Las respuestas ante una crisis humanitaria tienen que estar siempre a la altura de las circunstancias. Una situación de emergencia exige una reacción solidaria con las víctimas y dispuesta a esforzarse para aliviar así sea parcial o temporalmente la situación por la que atraviesan. Esa ha sido la reacción, por ejemplo, del gobierno jordano frente al éxodo sirio que se traduce ya en un refugio efectivo a alrededor de medio millón de personas. Fue esa también la respuesta del gobierno mexicano frente a la oleada de españoles que huían de la guerra civil en la década de los treinta. Nada más lejos de una actitud semejante que la que han adoptado los Estados Unidos frente a la crisis humanitaria por la llegada de decenas de miles de niños migrantes no acompañados a sus fronteras. Fiel a su convicción sobre la utilidad de las deportaciones, la administración del Presidente Obama pide recursos –mismos que ya le han negado- y los republicanos claman por reformas a la ley migratoria para acelerar las deportaciones de niñas, niños y adolescentes migrantes. Una de las opciones que se examinan es reformar una ley de 2008 donde se exige que la Patrulla Fronteriza entregue al Departamento de Salud a aquellos niños indocumentados que crucen el límite del país y cuya nación de origen no comparta frontera con Estados Unidos en lugar de deportarlos de inmediato, como ya se hace en el caso mexicano en virtud de los acuerdos binacionales en materia de repatriación. Aun si la vasta mayoría de los niños centroamericanos que llega a los Estados Unidos viene huyendo de la violencia en sus lugares de origen y, por tanto, tienen derecho al reconocimiento a su condición de refugiado de acuerdo con la Convención de Ginebra, serían devueltos sin importar si su integridad física está en riesgo. Esto supone una violación al principio central del derecho de los refugiados, el de no-devolución, y una respuesta verdaderamente decepcionante.

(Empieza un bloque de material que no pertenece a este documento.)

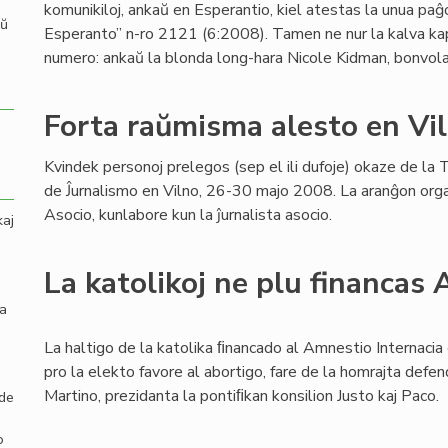
komunikiloj, ankaŭ en Esperantio, kiel atestas la unua pa
aŭ
Esperanto” n-ro 2121 (6:2008). Tamen ne nur la kalva k
numero: ankaŭ la blonda long-hara Nicole Kidman, bonvo
Forta raŭmisma alesto en Vi
Kvindek personoj prelegos (sep el ili dufoje) okaze de l
de Ĵurnalismo en Vilno, 26-30 majo 2008. La aranĝon orga
Asocio, kunlabore kun la ĵurnalista asocio.
kaj
La katolikoj ne plu financas
la
La haltigo de la katolika ﬁnancado al Amnestio Internacia 
pro la elekto favore al abortigo, fare de la homrajta defe
Martino, prezidanta la pontiﬁkan konsilion Justo kaj Paco.
 de
o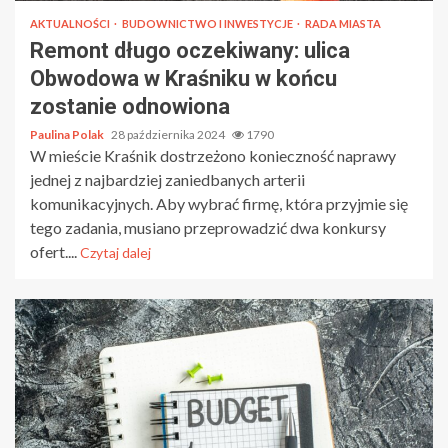
AKTUALNOŚCI
BUDOWNICTWO I INWESTYCJE
RADA MIASTA
Remont długo oczekiwany: ulica
Obwodowa w Kraśniku w końcu
zostanie odnowiona
Paulina Polak
28 października 2024
1790
W mieście Kraśnik dostrzeżono konieczność naprawy
jednej z najbardziej zaniedbanych arterii
komunikacyjnych. Aby wybrać firmę, która przyjmie się
tego zadania, musiano przeprowadzić dwa konkursy
ofert....
Czytaj dalej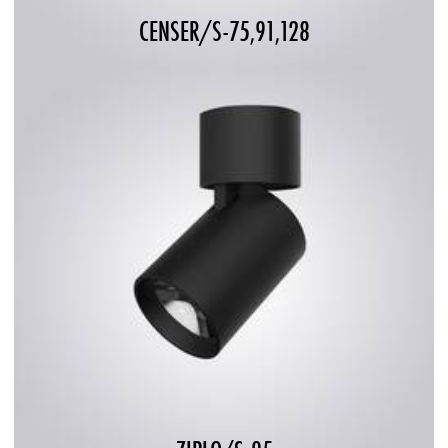
CENSER/S-75,91,128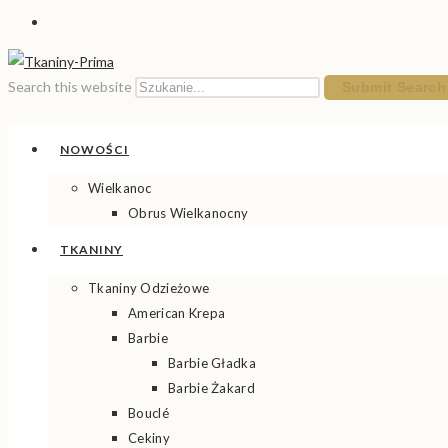
Search this website
Submit Search
NOWOŚCI
Wielkanoc
Obrus Wielkanocny
TKANINY
Tkaniny Odzieżowe
American Krepa
Barbie
Barbie Gładka
Barbie Żakard
Bouclé
Cekiny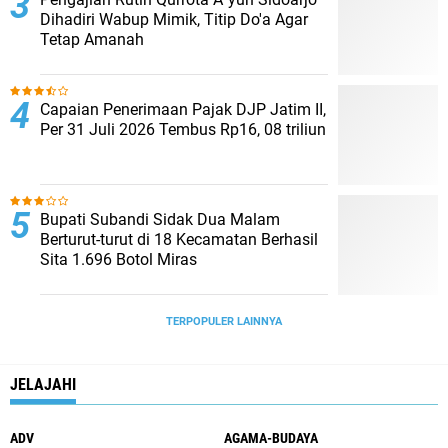
Dihadiri Wabup Mimik, Titip Do'a Agar
Tetap Amanah
Capaian Penerimaan Pajak DJP Jatim II,
Per 31 Juli 2026 Tembus Rp16, 08 triliun
Bupati Subandi Sidak Dua Malam
Berturut-turut di 18 Kecamatan Berhasil
Sita 1.696 Botol Miras
TERPOPULER LAINNYA
JELAJAHI
ADV
AGAMA-BUDAYA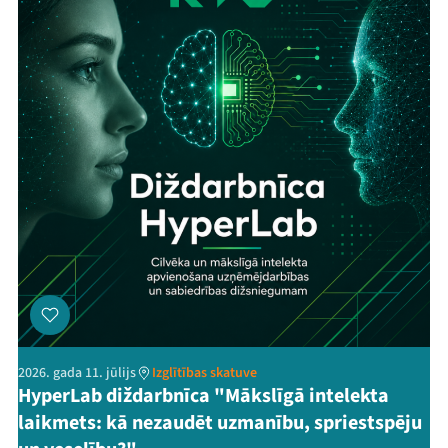
2026. gada 11. jūlijs
Izglītības skatuve
HyperLab diždarbnīca "Mākslīgā intelekta
laikmets: kā nezaudēt uzmanību, spriestspēju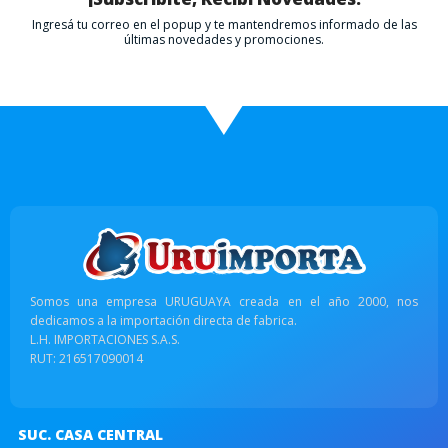
Ingresá tu correo en el popup y te mantendremos informado de las
últimas novedades y promociones.
Somos una empresa URUGUAYA creada en el año 2000, nos
dedicamos a la importación directa de fabrica.
L.H. IMPORTACIONES S.A.S.
RUT: 216517090014
SUC. CASA CENTRAL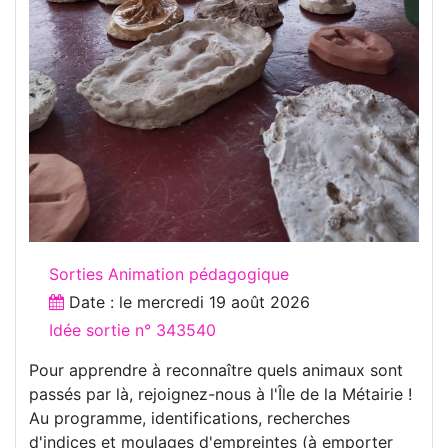
Sorties Animation pédagogique
Date : le
mercredi 19 août 2026
Idée sortie n° 343540
Pour apprendre à reconnaître quels animaux sont
passés par là, rejoignez-nous à l'Île de la Métairie !
Au programme, identifications, recherches
d'indices et moulages d'empreintes (à emporter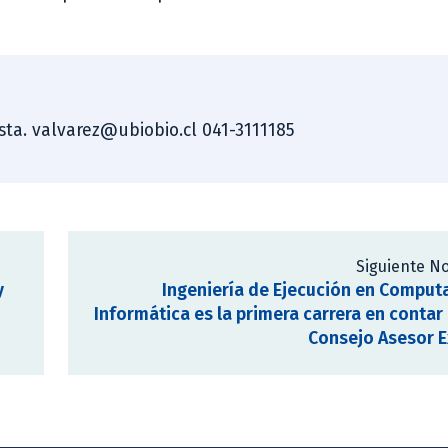
ista. valvarez@ubiobio.cl 041-3111185
Siguiente No
y
Ingeniería de Ejecución en Comput
Informática es la primera carrera en contar
Consejo Asesor 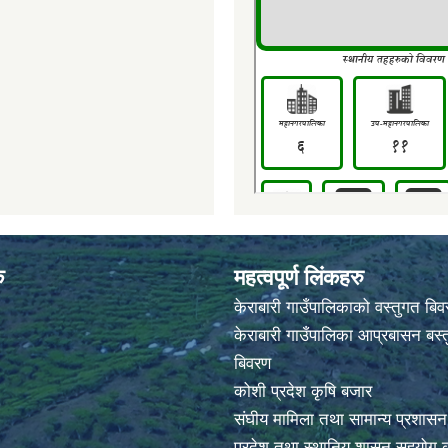
क
महत्वपूर्ण लिंकहरु
केराबारी गाउँपालिकाको वस्तुगत बि
केराबारी गाउँपालिका आप्रबासन बस्त
बिवरण
कोशी प्रदेश कृषि बजार
संघीय मामिला तथा सामान्य प्रशासन
प्रदेश तथा स्थानिय शासन सहयोग क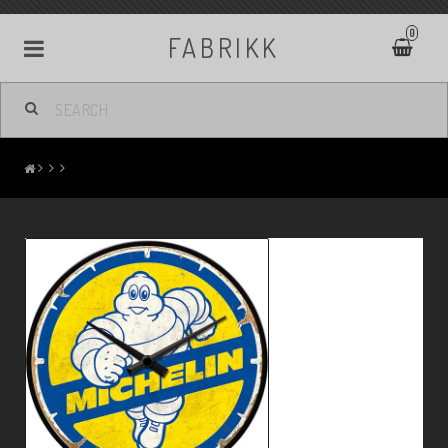
0
FABRIKK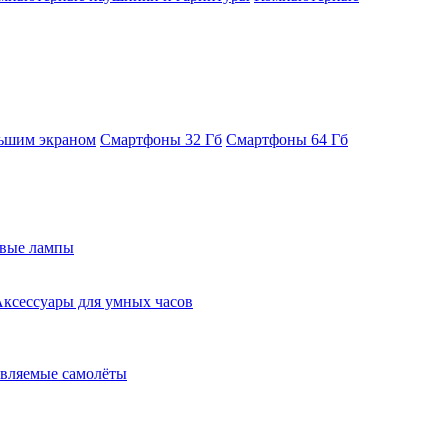
ьшим экраном
Смартфоны 32 Гб
Смартфоны 64 Гб
евые лампы
ксессуары для умных часов
вляемые самолёты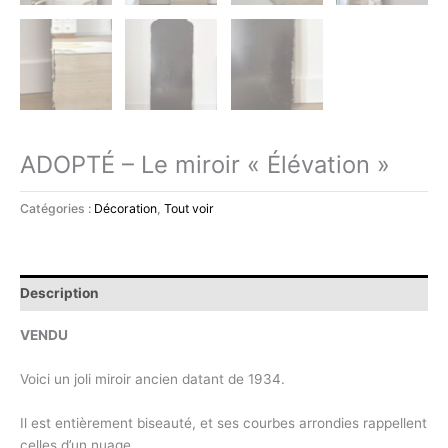
ADOPTÉ – Le miroir « Élévation »
Catégories :
Décoration
,
Tout voir
Description
VENDU
Voici un joli miroir ancien datant de 1934.
Il est entièrement biseauté, et ses courbes arrondies rappellent
celles d’un nuage.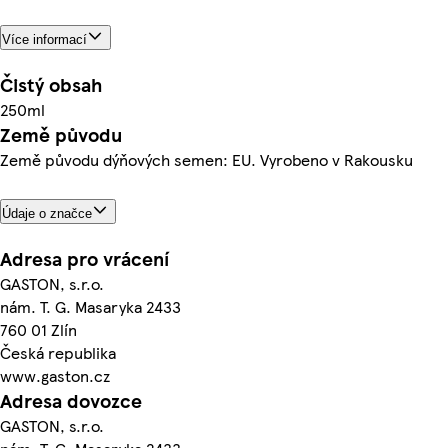
Více informací
Čistý obsah
250ml
Země původu
Země původu dýňových semen: EU. Vyrobeno v Rakousku
Údaje o značce
Adresa pro vrácení
GASTON, s.r.o.
nám. T. G. Masaryka 2433
760 01 Zlín
Česká republika
www.gaston.cz
Adresa dovozce
GASTON, s.r.o.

En ese sentido no es muy distinta a otras medidas que se han implementado ya o que siguen en proceso de evaluación en ese país. En primer lugar, el gobernador de Texas ha propuesto el despliegue de la Guardia Nacional a la frontera para impedir el paso de migrantes indocumentados en general pero especialmente de los menores. El gobierno federal dice estar estudiando esta medida, la que el Departamento de Defensa propuso recientemente -alojar a buena parte de estos niños para brindarles protección temporal en bases militares- y la que algunas autoridades locales han venido promoviendo –alojarlos en cárceles en desuso-. Todas ellas, respuestas inadecuadas, insensibles, inhumanas y lejanas de las necesidades reales de la emergencia. Tristemente, las respuestas mexicanas no lo son menos. A la reticencia de flexibilizar nuestra política en materia de refugio y brindar, en consecuencia, protección efectiva y soluciones duraderas a estos menores, se suma otra vez el silencio como imperativo frente a las decisiones estadounidenses que afectan a las familias mexicanas y a nuestros países hermanos en Centroamérica. En consecuencia, México sigue perdiendo autoridad moral frente a Estados Unidos al que no puede exigirle lo que nosotros mismos no hacemos.